The 2023 Nobel Prize in Chemistry goes to three quantum researchers working in the US “for the discovery and synthesis of quantum dots”: Moungi G. Bawendi, Louis E. Brus and Alexei I. Ekimov. The Royal Swedish Academy of Sciences in Stockholm announced this on Wednesday afternoon. The names of the prize winners were accidentally leaked prematurely.
The names of the prize winners were announced in a press release sent by email that morning by the Royal Swedish Academy of Sciences (KVA) – about four hours before the actual announcement – reported, among others, the radio station SVT and the newspapers “Dagens Nyheter ” and “Aftonbladet”.

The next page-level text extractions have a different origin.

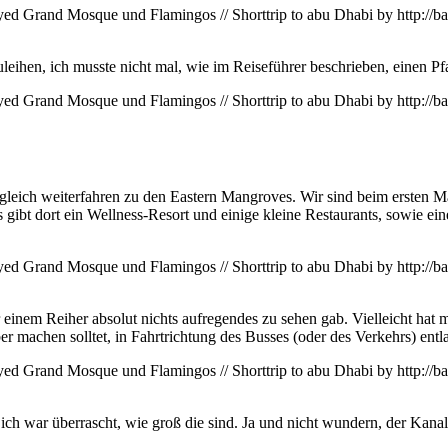
uleihen, ich musste nicht mal, wie im Reiseführer beschrieben, einen Pf
eich weiterfahren zu den Eastern Mangroves. Wir sind beim ersten Mal
ibt dort ein Wellness-Resort und einige kleine Restaurants, sowie ein
r einem Reiher absolut nichts aufregendes zu sehen gab. Vielleicht h
r machen solltet, in Fahrtrichtung des Busses (oder des Verkehrs) entl
ich war überrascht, wie groß die sind. Ja und nicht wundern, der Kanal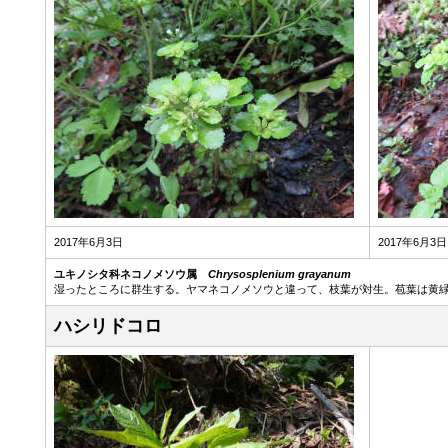
2017年6月3日
2017年6月3日
ユキノシタ科ネコノメソウ属
Chrysosplenium grayanum
湿ったところに群生する。ヤマネコノメソウと違って、枝葉が対生。苞葉は黄
ハシリドコロ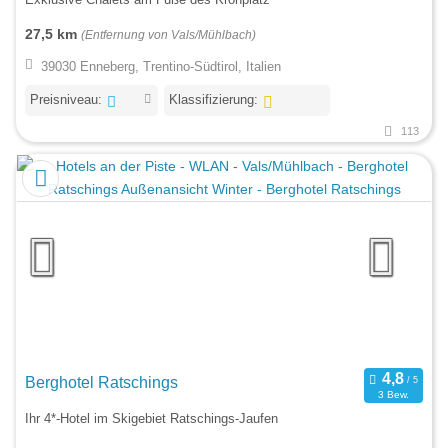
27,5 km
(Entfernung von Vals/Mühlbach)
39030 Enneberg, Trentino-Südtirol, Italien
Preisniveau:
Klassifizierung:
113
Berghotel Ratschings
3 Bew.
Ihr 4*-Hotel im Skigebiet Ratschings-Jaufen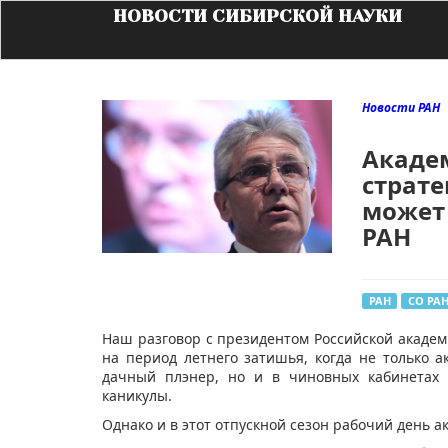
НОВОСТИ СИБИРСКОЙ НАУКИ
Новости РАН
Академ
страте
может
РАН
РАН
СО РА
​Наш разговор с президентом Российской акаде
на период летнего затишья, когда не только 
дачный плэнер, но и в чиновных кабинетах 
каникулы.
Однако и в этот отпускной сезон рабочий день 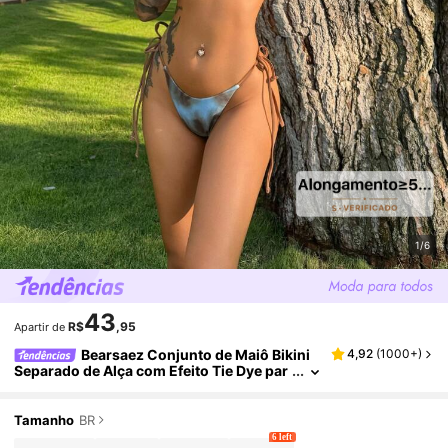
1/6
43
R$
,95
Apartir de
Bearsaez Conjunto de Maiô Bikini
4,92
(
1000+
)
Separado de Alça com Efeito Tie Dye par
a Mulheres, Ideal para Praia no Verão
Tamanho
BR
6 left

Last year the prize went to the two American researchers Carolyn R. Bertozzi and Barry Sharpless and their Danish colleague Morten Meldal. They were recognized “for the development of click chemistry and bioorthogonal chemistry,” and to the academy as an “ingenious tool for building molecules.” It was Sharpless’s second Nobel Prize in Chemistry after 2001.
The Nobel Prize for Physics went to Austria
The Nobel Prize winners for physics were announced on Tuesday. Hungarian-Austrian researcher and university professor Ferenc Krausz received the prize for his fundamental work in the field of attosecond physics (An attosecond is one billionth of a billionth of a second, note).
After the science prizes, the Nobel Prize for Literature will be awarded as usual on Thursday, followed by the Nobel Peace Prize on Friday. The final event next Monday is the economics prize – the only one not included in the will of Swedish inventor Alfred Nobel.
The prize has a value of approximately 940,000 euros
This year the prize is endowed with eleven million Swedish crowns (about 940,000 euros). The Nobel Foundation has increased the prize money by one million crowns compared to the previous year. The prize is awarded every year on December 10, the anniversary of the death of founder Alfred Nobel.